Après plus de vingt minutes d’attente, le président Jean-Luc Léger invitent les partenaires privés et publics* à s’avancer. Les premiers à  le faire sont les quelques membres du collectif des contribuables en colère, ils comptent bien empêcher cette cérémonie. Pancartes dans les mains et au son de trompettes,  ils demandent la démission de Jean-Luc Léger et que les responsables du déficit aillent en prison. Peu importe le bruit, Jean-Luc Léger débute son discours, pour lui cette cérémonie est avant tout un lieu d’échanges qui permettra de répondre aux interrogations des habitants. «On partage plus de choses qu’il y a de choses qui nous séparent», avoue le président qui a eu dans les mains le tract du collectif et qui a invité ses membres à monter sur scène. Pas avertis avant et non préparés, ils n’ont pas voulu le faire. Jean-Luc Léger «formule d’emblée le voeu que 2018 soit une année qui permette de retrouver plus de sérénité pour notre collectivité et pour notre territoire». La chanson de Dalida Paroles, paroles retentit de plus belle. «Si 2016 avait été marquée par une véritable bourrasque émaillée par le changement d’exécutif, la plainte pour faux et la révélation de la dérive financière, 2017 aura été à son tour une année marquée par des événements très forts, parfois dramatiques». Il a salué le travail des agents qui ont permis à la com-com de continuer à rendre des services. «Bouh, bouh», crient les contribuables en colère. Il évoque ici la piscine, les crèches, l’urbanisme ou encore le contrat de ruralité. «A deux reprises, la com-com a risqué le défaut de paiement», confie-t-il notant qu’après avoir connu un déficit de 4 millions  d’euros en 2016, celui-ci a été réduit de 1,2 million d’euros. Une réduction expliquée par la vente  d’actifs, l’augmentation fiscale qu’il regrette «amèrement»... Les sifflets se font de plus en plus présents. «Nous sommes ni aveugles, ni sourds, il reste beaucoup de choses à faire», avoue le président qui invite «à ne pas confondre le débat et la polémique. La confrontation d’idées et le lynchage. La critique légitime et l’instrumentalisation des drames.»
«Tout est génial», ironise le collectif face aux propos de Jean-Luc Léger empreints d’optimisme et qui veut espérer que 2018 sera «l’année du rebond», une année marquée par la justice, le redressement financier et le projet de territoire dont les contours ne sont encore pas connus mais dont le choix à faire est clair «soit une Communauté de communes au rabais soit une communauté de communes encore au rendez-vous de son territoire».
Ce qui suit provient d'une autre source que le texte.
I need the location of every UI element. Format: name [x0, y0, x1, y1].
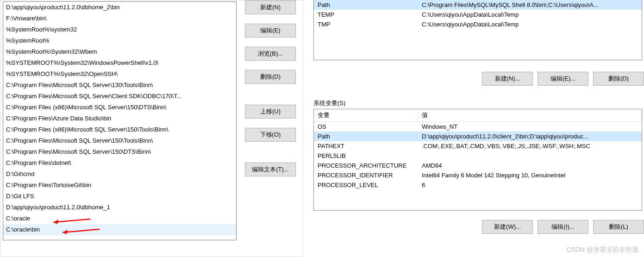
system-vars-table[interactable]: 变量 值 OSWindows_NTPathD:\app\qiyou\produc… — [313, 109, 642, 211]
path-item[interactable]: %SystemRoot%\System32\Wbem — [3, 46, 236, 57]
system-vars-label: 系统变量(S) — [313, 99, 345, 107]
user-vars-table[interactable]: PathC:\Program Files\MySQL\MySQL Shell 8… — [313, 0, 642, 60]
path-item[interactable]: C:\Program Files\Microsoft SQL Server\Cl… — [3, 91, 236, 102]
cell-value: D:\app\qiyou\product\11.2.0\client_2\bin… — [418, 132, 642, 141]
path-item[interactable]: %SYSTEMROOT%\System32\WindowsPowerShell\… — [3, 57, 236, 69]
new-button[interactable]: 新建(N) — [245, 0, 296, 14]
table-row[interactable]: TMPC:\Users\qiyou\AppData\Local\Temp — [314, 19, 642, 29]
cell-value: Windows_NT — [418, 122, 642, 132]
path-item[interactable]: F:\Vmware\bin\ — [3, 13, 236, 24]
path-editor-dialog: D:\app\qiyou\product\11.2.0\dbhome_2\bin… — [0, 0, 303, 257]
user-delete-button[interactable]: 删除(D) — [593, 72, 644, 86]
header-name[interactable]: 变量 — [314, 109, 418, 121]
path-item[interactable]: C:\Program Files\TortoiseGit\bin — [3, 180, 236, 191]
cell-name: Path — [314, 0, 418, 10]
move-up-button[interactable]: 上移(U) — [245, 105, 296, 119]
user-new-button[interactable]: 新建(N)... — [482, 72, 533, 86]
system-vars-buttons: 新建(W)... 编辑(I)... 删除(L) — [482, 220, 644, 234]
table-row[interactable]: TEMPC:\Users\qiyou\AppData\Local\Temp — [314, 10, 642, 19]
path-editor-buttons: 新建(N) 编辑(E) 浏览(B)... 删除(D) 上移(U) 下移(O) 编… — [245, 0, 300, 186]
cell-name: Path — [314, 132, 418, 141]
cell-value: .COM;.EXE;.BAT;.CMD;.VBS;.VBE;.JS;.JSE;.… — [418, 141, 642, 151]
path-item[interactable]: %SystemRoot%\system32 — [3, 24, 236, 35]
path-item[interactable]: C:\Program Files\Microsoft SQL Server\13… — [3, 80, 236, 91]
table-row[interactable]: PROCESSOR_IDENTIFIERIntel64 Family 6 Mod… — [314, 170, 642, 180]
cell-value: AMD64 — [418, 161, 642, 170]
path-item[interactable]: C:\Program Files\Microsoft SQL Server\15… — [3, 146, 236, 157]
table-row[interactable]: PROCESSOR_ARCHITECTUREAMD64 — [314, 161, 642, 170]
path-item[interactable]: C:\oracle\bin — [3, 224, 236, 235]
env-vars-dialog: PathC:\Program Files\MySQL\MySQL Shell 8… — [308, 0, 644, 257]
cell-name: TMP — [314, 19, 418, 29]
edit-text-button[interactable]: 编辑文本(T)... — [245, 163, 296, 176]
user-vars-buttons: 新建(N)... 编辑(E)... 删除(D) — [482, 72, 644, 86]
system-edit-button[interactable]: 编辑(I)... — [538, 220, 588, 234]
table-row[interactable]: PROCESSOR_LEVEL6 — [314, 180, 642, 190]
cell-value: Intel64 Family 6 Model 142 Stepping 10, … — [418, 170, 642, 180]
system-table-header: 变量 值 — [314, 109, 642, 122]
table-row[interactable]: PERL5LIB — [314, 151, 642, 161]
header-value[interactable]: 值 — [418, 109, 642, 121]
system-delete-button[interactable]: 删除(L) — [593, 220, 644, 234]
system-new-button[interactable]: 新建(W)... — [482, 220, 533, 234]
cell-value — [418, 151, 642, 161]
cell-name: PROCESSOR_LEVEL — [314, 180, 418, 190]
edit-button[interactable]: 编辑(E) — [245, 24, 296, 38]
path-item[interactable]: D:\Git LFS — [3, 191, 236, 202]
path-item[interactable]: C:\Program Files\Microsoft SQL Server\15… — [3, 135, 236, 146]
path-item[interactable]: C:\Program Files\Azure Data Studio\bin — [3, 113, 236, 124]
path-item[interactable]: %SystemRoot% — [3, 35, 236, 46]
cell-name: PROCESSOR_IDENTIFIER — [314, 170, 418, 180]
browse-button[interactable]: 浏览(B)... — [245, 47, 296, 61]
path-item[interactable]: D:\app\qiyou\product\11.2.0\dbhome_1 — [3, 202, 236, 213]
table-row[interactable]: PathD:\app\qiyou\product\11.2.0\client_2… — [314, 132, 642, 141]
cell-value: C:\Users\qiyou\AppData\Local\Temp — [418, 10, 642, 19]
table-row[interactable]: PathC:\Program Files\MySQL\MySQL Shell 8… — [314, 0, 642, 10]
path-item[interactable]: C:\Program Files\dotnet\ — [3, 157, 236, 169]
cell-name: OS — [314, 122, 418, 132]
user-edit-button[interactable]: 编辑(E)... — [538, 72, 588, 86]
path-item[interactable]: D:\Git\cmd — [3, 169, 236, 180]
cell-value: 6 — [418, 180, 642, 190]
move-down-button[interactable]: 下移(O) — [245, 128, 296, 142]
path-item[interactable]: C:\oracle — [3, 213, 236, 224]
table-row[interactable]: OSWindows_NT — [314, 122, 642, 132]
path-item[interactable]: C:\Program Files (x86)\Microsoft SQL Ser… — [3, 124, 236, 135]
delete-button[interactable]: 删除(D) — [245, 70, 296, 84]
cell-name: TEMP — [314, 10, 418, 19]
cell-value: C:\Program Files\MySQL\MySQL Shell 8.0\b… — [418, 0, 642, 10]
cell-name: PROCESSOR_ARCHITECTURE — [314, 161, 418, 170]
path-listbox[interactable]: D:\app\qiyou\product\11.2.0\dbhome_2\bin… — [3, 1, 237, 240]
path-item[interactable]: %SYSTEMROOT%\System32\OpenSSH\ — [3, 69, 236, 80]
path-item[interactable]: D:\app\qiyou\product\11.2.0\dbhome_2\bin — [3, 2, 236, 13]
cell-name: PERL5LIB — [314, 151, 418, 161]
path-item[interactable]: C:\Program Files (x86)\Microsoft SQL Ser… — [3, 102, 236, 113]
cell-name: PATHEXT — [314, 141, 418, 151]
table-row[interactable]: PATHEXT.COM;.EXE;.BAT;.CMD;.VBS;.VBE;.JS… — [314, 141, 642, 151]
cell-value: C:\Users\qiyou\AppData\Local\Temp — [418, 19, 642, 29]
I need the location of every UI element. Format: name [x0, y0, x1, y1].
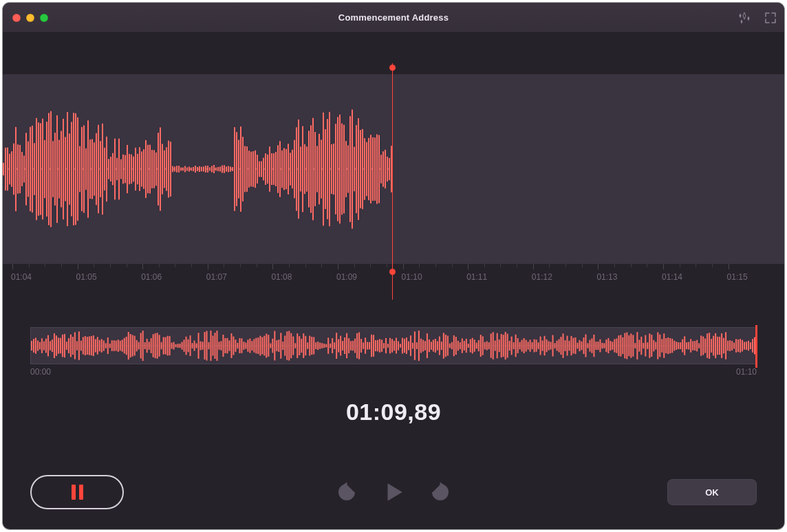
svg-rect-397 [455, 337, 457, 355]
svg-rect-157 [325, 129, 326, 209]
enhance-icon[interactable] [737, 11, 751, 25]
svg-rect-18 [38, 122, 39, 216]
svg-rect-445 [554, 343, 556, 348]
svg-rect-431 [526, 340, 527, 351]
svg-rect-41 [85, 148, 87, 190]
svg-rect-525 [719, 337, 720, 355]
svg-rect-15 [32, 126, 33, 212]
svg-rect-478 [622, 337, 623, 354]
skip-back-button[interactable]: 15 [336, 482, 357, 502]
svg-rect-7 [15, 127, 17, 212]
svg-rect-255 [163, 337, 164, 354]
svg-rect-480 [626, 333, 627, 359]
svg-rect-216 [83, 337, 84, 354]
svg-rect-140 [290, 153, 291, 186]
svg-rect-136 [281, 151, 283, 188]
svg-rect-315 [286, 331, 288, 360]
svg-rect-176 [364, 138, 365, 200]
svg-rect-428 [519, 342, 521, 349]
svg-rect-233 [118, 340, 119, 352]
svg-rect-115 [238, 140, 239, 198]
svg-rect-458 [581, 342, 582, 351]
overview-waveform [31, 328, 756, 364]
svg-rect-475 [616, 338, 617, 353]
svg-rect-401 [464, 341, 465, 351]
svg-rect-241 [134, 336, 136, 356]
svg-rect-215 [80, 341, 82, 351]
svg-rect-202 [54, 333, 55, 358]
svg-rect-125 [259, 162, 260, 177]
svg-rect-398 [457, 341, 459, 351]
svg-rect-482 [630, 333, 632, 357]
svg-rect-344 [346, 333, 347, 359]
svg-rect-168 [347, 145, 349, 192]
svg-rect-234 [120, 341, 121, 351]
overview-position-marker[interactable] [755, 325, 757, 368]
svg-rect-529 [727, 341, 729, 351]
svg-rect-194 [37, 340, 39, 351]
svg-rect-427 [517, 338, 519, 353]
svg-rect-385 [431, 342, 432, 350]
svg-rect-476 [618, 335, 619, 356]
minimize-window-button[interactable] [26, 14, 34, 22]
svg-rect-369 [398, 341, 399, 350]
ok-button[interactable]: OK [667, 479, 757, 505]
svg-rect-70 [145, 140, 147, 198]
svg-rect-508 [684, 336, 685, 355]
svg-rect-479 [624, 333, 625, 358]
svg-rect-325 [307, 342, 308, 348]
svg-rect-5 [11, 151, 12, 187]
svg-rect-229 [109, 344, 111, 348]
svg-rect-249 [151, 338, 152, 353]
ruler-tick: 01:12 [533, 264, 552, 291]
svg-rect-158 [327, 119, 328, 219]
svg-rect-208 [66, 342, 67, 350]
svg-rect-279 [213, 335, 214, 355]
waveform-area[interactable]: 01:0401:0501:0601:0701:0801:0901:1001:11… [3, 33, 784, 272]
waveform [3, 74, 784, 264]
svg-rect-230 [111, 340, 113, 351]
svg-rect-106 [219, 166, 221, 171]
svg-rect-118 [244, 146, 246, 192]
svg-rect-423 [509, 341, 510, 351]
skip-forward-button[interactable]: 15 [430, 482, 451, 502]
trim-icon[interactable] [764, 11, 777, 25]
pause-recording-button[interactable] [30, 475, 124, 509]
svg-rect-61 [127, 145, 128, 193]
svg-rect-68 [141, 151, 142, 186]
svg-rect-260 [173, 342, 175, 350]
svg-rect-46 [96, 133, 97, 206]
svg-rect-317 [290, 333, 292, 358]
svg-rect-484 [634, 343, 636, 348]
svg-rect-187 [387, 157, 388, 181]
svg-rect-179 [370, 135, 371, 203]
play-button[interactable] [382, 480, 405, 504]
svg-rect-466 [597, 342, 599, 350]
pause-icon [72, 485, 83, 500]
svg-rect-150 [310, 125, 312, 212]
overview-strip[interactable] [30, 327, 757, 364]
zoom-window-button[interactable] [40, 14, 48, 22]
svg-rect-331 [319, 342, 321, 348]
svg-rect-287 [228, 340, 230, 351]
svg-rect-292 [239, 338, 240, 353]
svg-rect-380 [420, 339, 422, 353]
svg-rect-313 [282, 342, 283, 350]
svg-rect-442 [548, 341, 550, 350]
svg-rect-132 [273, 153, 274, 185]
close-window-button[interactable] [12, 14, 21, 22]
svg-rect-196 [41, 338, 43, 353]
svg-rect-357 [373, 335, 374, 357]
ruler-tick: 01:07 [208, 264, 227, 291]
svg-rect-359 [377, 340, 378, 352]
svg-rect-374 [408, 342, 409, 351]
svg-rect-440 [544, 336, 546, 355]
svg-rect-515 [698, 343, 700, 348]
svg-rect-271 [196, 344, 197, 348]
svg-rect-285 [224, 338, 226, 353]
svg-rect-262 [177, 344, 179, 348]
svg-rect-8 [17, 144, 19, 194]
svg-rect-336 [330, 344, 331, 348]
svg-rect-437 [538, 342, 539, 349]
svg-rect-107 [222, 166, 223, 173]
«Relevons la tête !»  ajoute Jean-Luc Léger finissant son discours, une fois n’est pas coutume par une citation de Winston Churchill  : « le succès n’est pas final, l’échec n’est pas fatal, c’est le courage de continuer qui compte. »
Les contribuables en colère sont loin d’être convaincus et font retentir à nouveau leurs trompettes et exigent la démission du président tandis que de l’autre côté, on applaudit.
Pas de pot de l’amitié avant de se quitter, faute de budget... Une chose est sûre, l’apaisement n’est pas pour tout de suite.

*Michel Moine faisait partie de l’assistance.